A humanidade não pára de se divertir com grandes pileques tomados, subvertendo a ordem natural das coisas e colocando na árida rotina do cotidiano um pouco de lirismo, humor e poesia, e matéria-prima da vida simples, divertida, lírica, calma, de uma turma solidária, que sabia, principalmente, viver as coisas boas e, em certos momentos, refletir sobre o contexto que vivenciavam.

Em 1980, ao chegarem no bar da Unesp, as pessoas saiam da gravidade burocrática, atiravam a máscara fora e passavam várias horas dizendo bobagens, xingando aqui, pagando rodadas de cervejas, cantando acolá.
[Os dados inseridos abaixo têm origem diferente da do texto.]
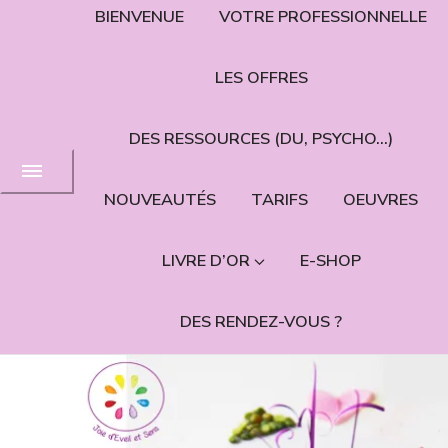
BIENVENUE
VOTRE PROFESSIONNELLE
LES OFFRES
DES RESSOURCES (DU, PSYCHO…)
NOUVEAUTÉS
TARIFS
OEUVRES
LIVRE D’OR
E-SHOP
DES RENDEZ-VOUS ?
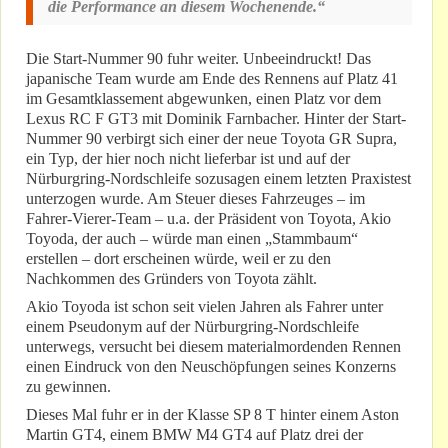
die Performance an diesem Wochenende.“
Die Start-Nummer 90 fuhr weiter. Unbeeindruckt! Das
japanische Team wurde am Ende des Rennens auf Platz 41
im Gesamtklassement abgewunken, einen Platz vor dem
Lexus RC F GT3 mit Dominik Farnbacher. Hinter der Start-
Nummer 90 verbirgt sich einer der neue Toyota GR Supra,
ein Typ, der hier noch nicht lieferbar ist und auf der
Nürburgring-Nordschleife sozusagen einem letzten Praxistest
unterzogen wurde. Am Steuer dieses Fahrzeuges – im
Fahrer-Vierer-Team – u.a. der Präsident von Toyota, Akio
Toyoda, der auch – würde man einen „Stammbaum“
erstellen – dort erscheinen würde, weil er zu den
Nachkommen des Gründers von Toyota zählt.
Akio Toyoda ist schon seit vielen Jahren als Fahrer unter
einem Pseudonym auf der Nürburgring-Nordschleife
unterwegs, versucht bei diesem materialmordenden Rennen
einen Eindruck von den Neuschöpfungen seines Konzerns
zu gewinnen.
Dieses Mal fuhr er in der Klasse SP 8 T hinter einem Aston
Martin GT4, einem BMW M4 GT4 auf Platz drei der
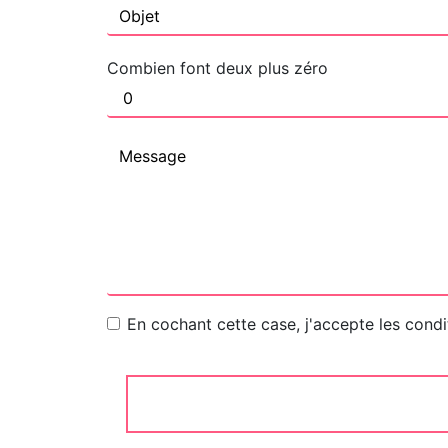
Combien font deux plus zéro
En cochant cette case, j'accepte les condi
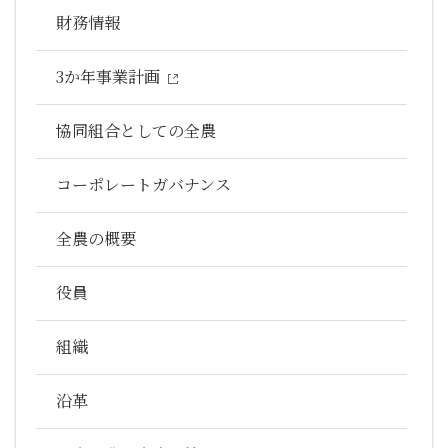
財務情報
3か年事業計画
協同組合としての全農
コーポレートガバナンス
全農の概要
役員
組織
沿革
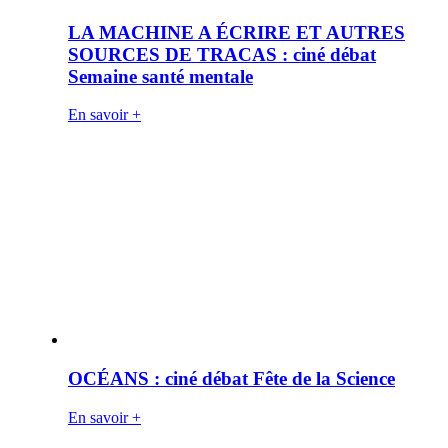
LA MACHINE A ÉCRIRE ET AUTRES
SOURCES DE TRACAS : ciné débat
Semaine santé mentale
En savoir +
OCÉANS : ciné débat Fête de la Science
En savoir +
Não éramos mais a disciplina, a correção, a lei, o regulamento, éramos os coristas inebriados pela alegria de viver. Evoé, Baco! Como a folia carnavalesca, o grande burburinho dos frequentadores do bar da Unesp é que nos tirava do espírito as grandes preocupações da nossa árdua vida. Delicioso esquecimento! Bar é vício. Feito paquerar a cunhada, passar a mão na mulher do amigo, beijar no elevador a colega de trabalho: começa leve, mas deixa cicatrizes profundas.
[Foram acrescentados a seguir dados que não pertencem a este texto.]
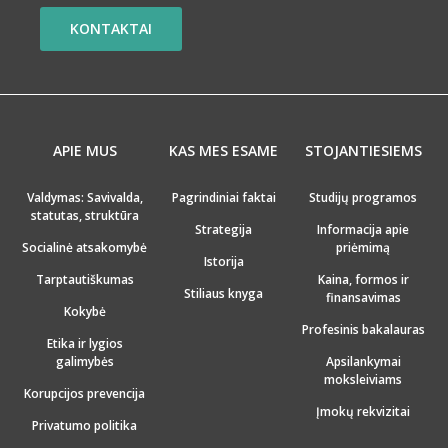
KONTAKTAI
APIE MUS
KAS MES ESAME
STOJANTIESIEMS
Valdymas: Savivalda,
Pagrindiniai faktai
Studijų programos
statutas, struktūra
Strategija
Informacija apie
Socialinė atsakomybė
priėmimą
Istorija
Tarptautiškumas
Kaina, formos ir
Stiliaus knyga
finansavimas
Kokybė
Profesinis bakalauras
Etika ir lygios
galimybės
Apsilankymai
moksleiviams
Korupcijos prevencija
Įmokų rekvizitai
Privatumo politika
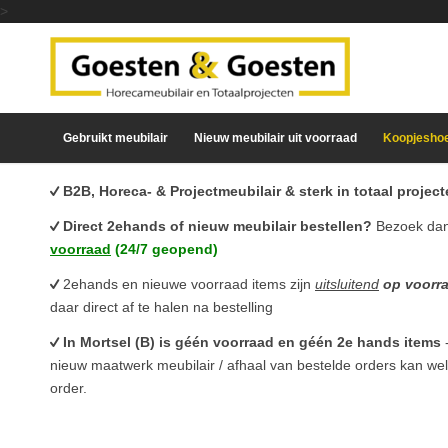
>
Gebruikt meubilair
Nieuw meubilair uit voorraad
Koopjesho
B2B, Horeca- & Projectmeubilair & sterk in totaal proje
Direct 2ehands of nieuw meubilair bestellen?
Bezoek da
voorraad
(24/7 geopend)
2ehands en nieuwe voorraad items zijn
uitsluitend
op voorr
daar direct af te halen na bestelling
In Mortsel (B) is géén voorraad en géén 2e hands items
nieuw maatwerk meubilair / afhaal van bestelde orders kan we
order.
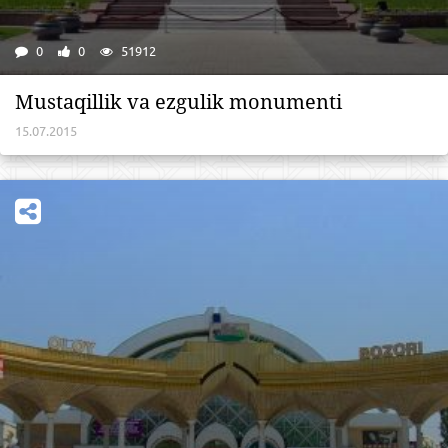
0
0
51912
Mustaqillik va ezgulik monumenti
15.07.2015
Mas, prudentino como paulista gosta de papo furado, né! E aquele bar tornou-se uma de nossas praias. O superpoint cult daquele período. Naquele espaço de luzes consisas, a fina nata pensante desfilava suas pérolas nesses metros de areia, ferro e concreto. Ao fundo, a música dos violonistas Mitio e Guto Crepaldi. Todos os assuntos eram comentados, todos os boatos lançados e nem se chegava a alguma conclusão. Quem não queria participar, valia a pena ficar olhando. Tinha um público bem restrito. A praia do prudentino tem dessas coisas. Nessa praiazinha bem próxima da gente ia “enturmados” e “descolados”.

Lá você não só encontrava pessoas saudáveis, bonitas e jovens, uma minoria trabalhava e ganhava um dinheiro no sufoco. Universitários da Unesp, profissionais liberais, fotógrafos, gráficos, artistas visuais, músicos, pseudo-intelectuais, “patricinhas” e “mauricinhos”, esotéricos de butique, neo-hippies, roqueiros, dragões, peruas, na maior democracia.
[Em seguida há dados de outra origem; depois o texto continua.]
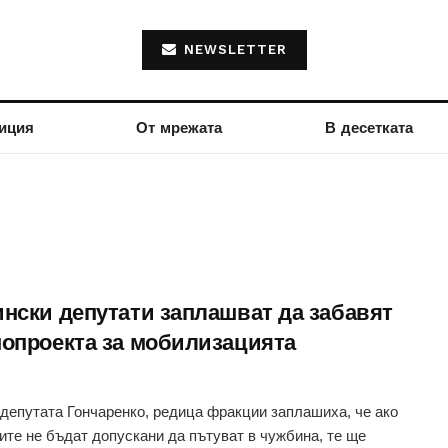
NEWSLETTER
иция
От мрежата
В десетката
ински депутати заплашват да забавят
нопроекта за мобилизацията
депутата Гончаренко, редица фракции заплашиха, че ако
ите не бъдат допускани да пътуват в чужбина, те ще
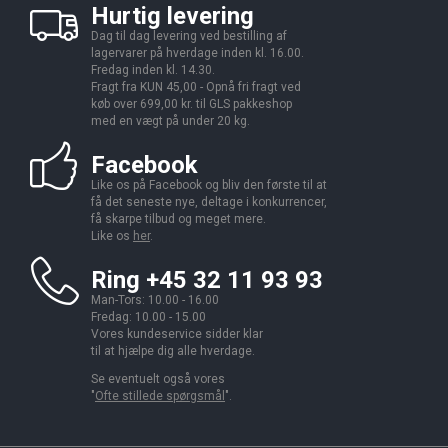
Hurtig levering
Dag til dag levering ved bestilling af
lagervarer på hverdage inden kl. 16.00.
Fredag inden kl. 14.30.
Fragt fra KUN 45,00 - Opnå fri fragt ved
køb over 699,00 kr. til GLS pakkeshop
med en vægt på under 20 kg.
Facebook
Like os på Facebook og bliv den første til at
få det seneste nye, deltage i konkurrencer,
få skarpe tilbud og meget mere.
Like os
her
.
Ring +45 32 11 93 93
Man-Tors: 10.00 - 16.00
Fredag: 10.00 - 15.00
Vores kundeservice sidder klar
til at hjælpe dig alle hverdage.
Se eventuelt også vores
"
Ofte stillede spørgsmål
".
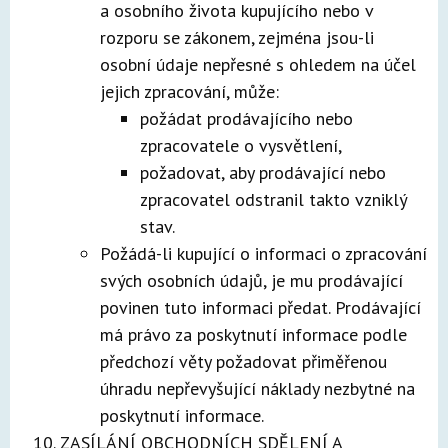
a osobního života kupujícího nebo v
rozporu se zákonem, zejména jsou-li
osobní údaje nepřesné s ohledem na účel
jejich zpracování, může:
požádat prodávajícího nebo
zpracovatele o vysvětlení,
požadovat, aby prodávající nebo
zpracovatel odstranil takto vzniklý
stav.
Požádá-li kupující o informaci o zpracování
svých osobních údajů, je mu prodávající
povinen tuto informaci předat. Prodávající
má právo za poskytnutí informace podle
předchozí věty požadovat přiměřenou
úhradu nepřevyšující náklady nezbytné na
poskytnutí informace.
ZASÍLÁNÍ OBCHODNÍCH SDĚLENÍ A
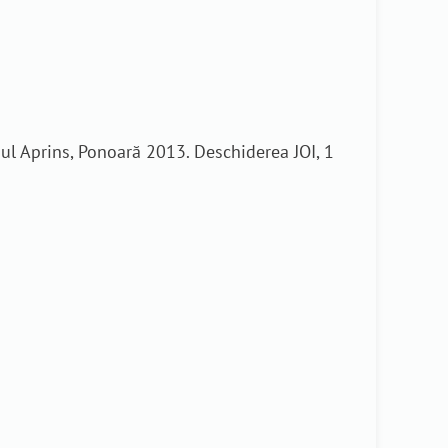
ul Aprins, Ponoară 2013. Deschiderea JOI, 1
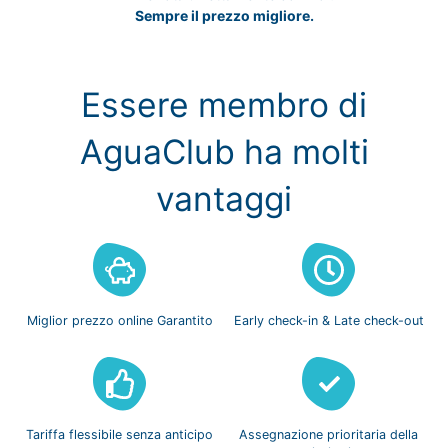
Sempre il prezzo migliore.
Essere membro di
AguaClub ha molti
vantaggi
Miglior prezzo
online Garantito
Early check-in
& Late check-out
Tariffa flessibile
senza anticipo
Assegnazione prioritaria
della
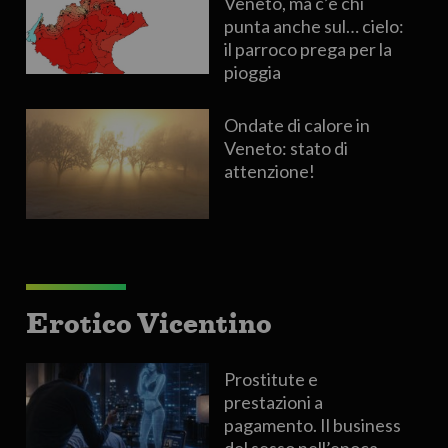
Veneto, ma c’è chi
punta anche sul… cielo:
il parroco prega per la
pioggia
Ondate di calore in
Veneto: stato di
attenzione!
Erotico Vicentino
Prostitute e
prestazioni a
pagamento. Il business
del sesso nell’epoca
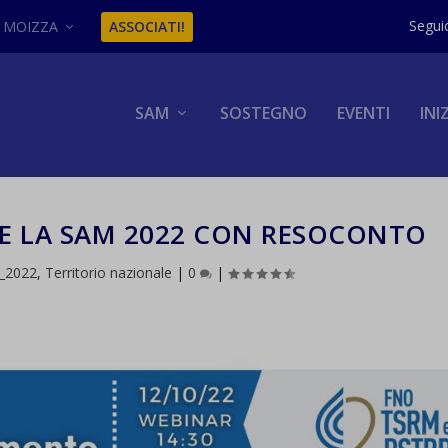
MOIZZA
ASSOCIATI!
SAM
SOSTEGNO
EVENTI
INI
 E LA SAM 2022 CON RESOCONTO
_2022
,
Territorio nazionale
|
0
|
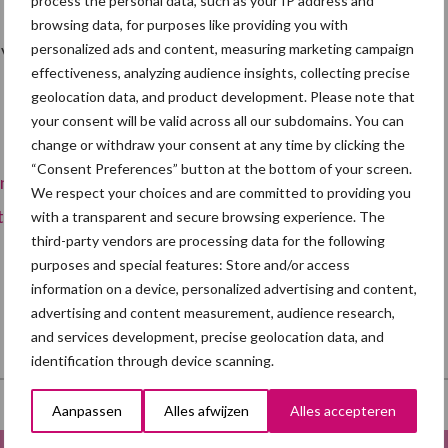
process the personal data, such as your IP address and
browsing data, for purposes like providing you with
varkensvlees in België en in de buurlanden wordt
personalized ads and content, measuring marketing campaign
effectiveness, analyzing audience insights, collecting precise
geolocation data, and product development. Please note that
your consent will be valid across all our subdomains. You can
change or withdraw your consent at any time by clicking the
“Consent Preferences” button at the bottom of your screen.
ownloaden
We respect your choices and are committed to providing you
ions/analyses_studies/actualisation_etude_filiere_por
with a transparent and secure browsing experience. The
third-party vendors are processing data for the following
purposes and special features: Store and/or access
information on a device, personalized advertising and content,
advertising and content measurement, audience research,
and services development, precise geolocation data, and
identification through device scanning.
Aanpassen
Alles afwijzen
Alles accepteren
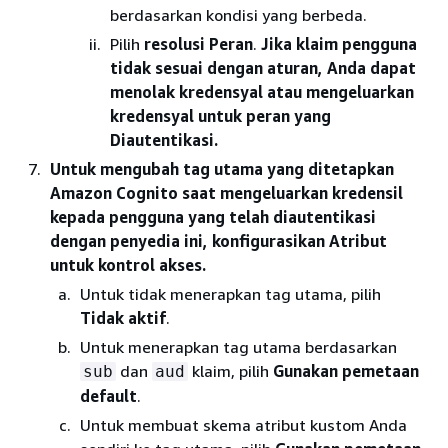
berdasarkan kondisi yang berbeda.
Pilih
resolusi Peran
.
Jika klaim pengguna
tidak sesuai dengan aturan, Anda dapat
menolak kredensyal atau mengeluarkan
kredensyal untuk peran yang
Diautentikasi.
Untuk mengubah tag utama yang ditetapkan
Amazon Cognito saat mengeluarkan kredensil
kepada pengguna yang telah diautentikasi
dengan penyedia ini, konfigurasikan Atribut
untuk kontrol akses.
Untuk tidak menerapkan tag utama, pilih
Tidak aktif
.
Untuk menerapkan tag utama berdasarkan
dan
klaim, pilih
Gunakan pemetaan
sub
aud
default
.
Untuk membuat skema atribut kustom Anda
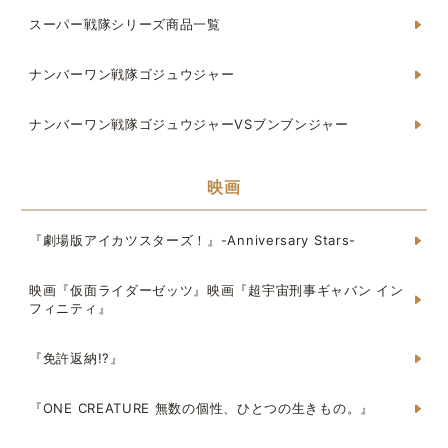
スーパー戦隊シリーズ商品一覧
ナンバーワン戦隊ゴジュウジャー
ナンバーワン戦隊ゴジュウジャーVSブンブンジャー
映画
『劇場版アイカツスターズ！』-Anniversary Stars-
映画『仮面ライダーゼッツ』映画『超宇宙刑事ギャバン イン
フィニティ』
『免許返納!?』
『ONE CREATURE 無数の個性、ひとつの生きもの。』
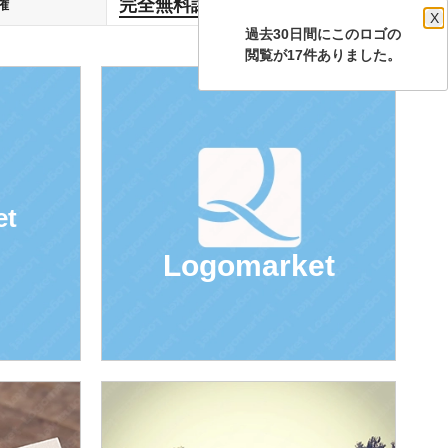
完全無料譲渡
権
します
X
過去30日間にこのロゴの
閲覧が17件ありました。
et
Logomarket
O bar, com um pouco de exagero, foi um entreposto de todas as motivações humanas. Poetas – reaparecidos pela primeira vez depois do mimeógrafo – tentavam sobreviver do naufrágio, apertando-os contra o peito, originais que nunca seriam publicados. Foi uma época de facilitário poético, com um crédito de esperança a perder de vista. Não se fechava a porta da glória a ninguém. Todas as estradas do país se entrecruzavam naquele bar, que ainda guardava embrulhos e recados. A geração tomava batida com fervor e a esquerda festiva punha seus ovos nas banquetas de madeira.

Mas depois o bar morreu, e de seu túmulo surgem os espelhos, os mármores, os painéis históricos e as recordações junto às lamentações das fotos não registradas. O tempo trança e destrança os velhos frequentadores, cúmplices de um espaço, de duas ou três anedotas, de uma canção dissipada em dias e semanas, cúmplices de uma certa mistura de luz e sombra. Então os velhos convivas são como peixes desentocados, e o bar antigo perde suas arestas, suas escamas pontiagudas, seus vômitos repugnantes. Ali, os amigos foram mais amigos, os inimigos mais inimigos, as mulheres, mais compreensivas, e a vida tinha um programa.

 

(Esta crônica integra a seleta do 3º Prêmio Literário Carcará 2024 – 65 anos da Faculdade de Ciências e Tecnologia (FCT), da Unesp, campus de Presidente Prudente, SP: A minha, a sua e a nossa história.)

 

 

 


Comentários

  1. Prezado Rubens, sua crônica captura com brilhantismo a efervescência de um tempo em que a boemia e o lirismo subvertiam a monotonia cotidiana. Através de um retrato poético e nostálgico, seu texto resgata a essência dos encontros em torno do bar da Unesp, onde, em meio a risos e bebedeiras, se dissolviam as amarras sociais e burocráticas. A atmosfera descrita não é apenas um espaço físico, mas um santuário de liberdade e reflexão, onde a simplicidade da vida e os sonhos de uma geração se entrelaçam. A memória de um tempo em que o convívio era a mais sublime das resistências. Parabéns pelo resgate histórico.